[Saved entries]
Content starts
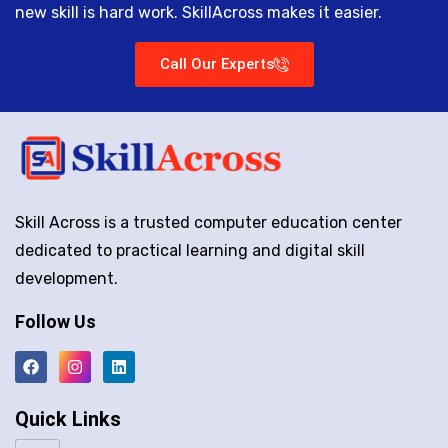
new skill is hard work. SkillAcross makes it easier.
Call Our Experts
Skill Across is a trusted computer education center
dedicated to practical learning and digital skill
development.
Follow Us
Quick Links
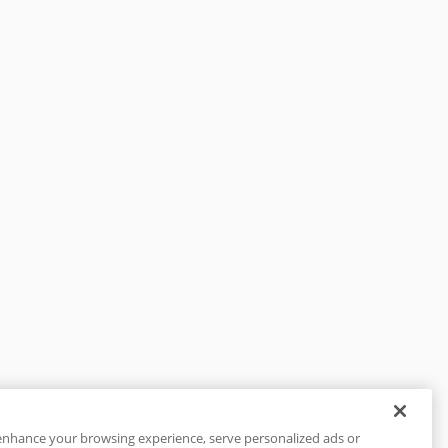
enhance your browsing experience, serve personalized ads or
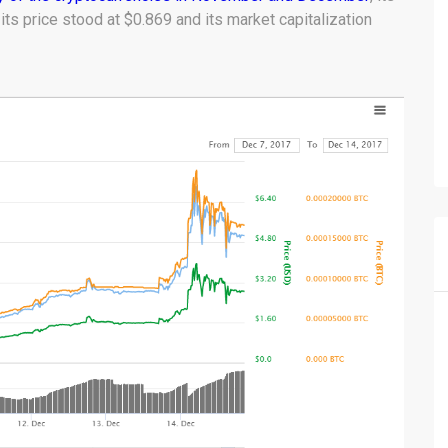
ts price stood at $0.869 and its market capitalization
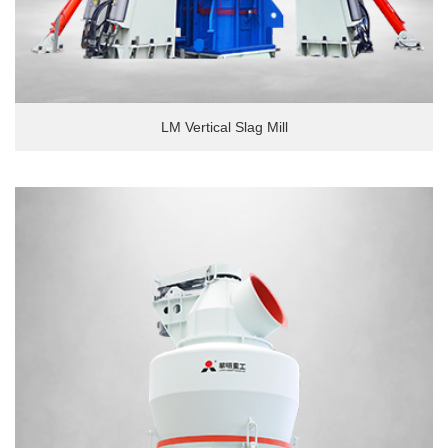
LM Vertical Slag Mill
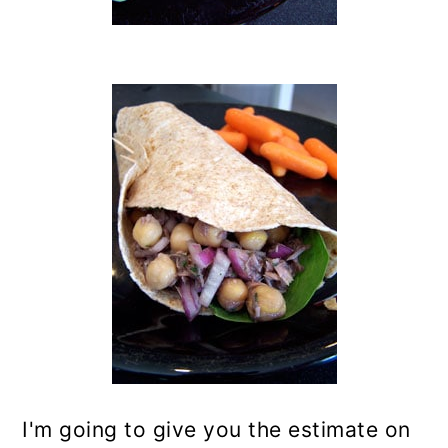
I'm going to give you the estimate on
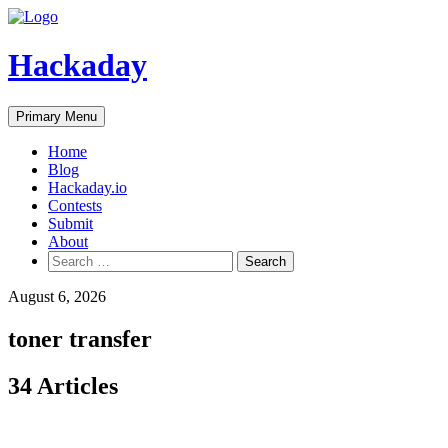
Skip
to
content
Hackaday
Primary Menu
Home
Blog
Hackaday.io
Contests
Submit
About
Search
for:
August 6, 2026
toner transfer
34 Articles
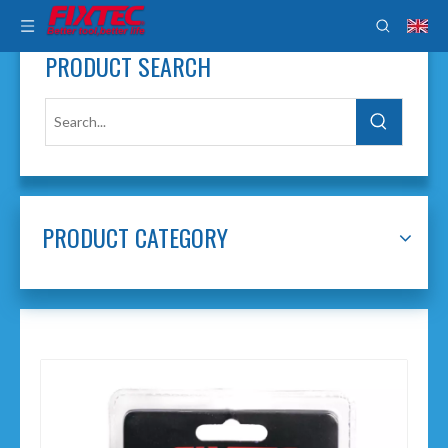
PRODUCT SEARCH
PRODUCT CATEGORY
Content ends
WORK TASK => Set down the data exactly as it appears, without any images.

COMPLETED EXERCISE =>
new skill is hard work. SkillAcross makes it easier.
Call Our Experts
Skill Across is a trusted computer education center
dedicated to practical learning and digital skill
development.
Follow Us
Quick Links
enhance your browsing experience, serve personalized ads or
ts price stood at $0.869 and its market capitalization
LM Vertical Slag Mill
I'm going to give you the estimate on
Skip
to
content
Hackaday
Primary Menu
Home
Blog
Hackaday.io
Contests
Submit
About
Search
for:
August 6, 2026
toner transfer
34 Articles
PRODUCT SEARCH
PRODUCT CATEGORY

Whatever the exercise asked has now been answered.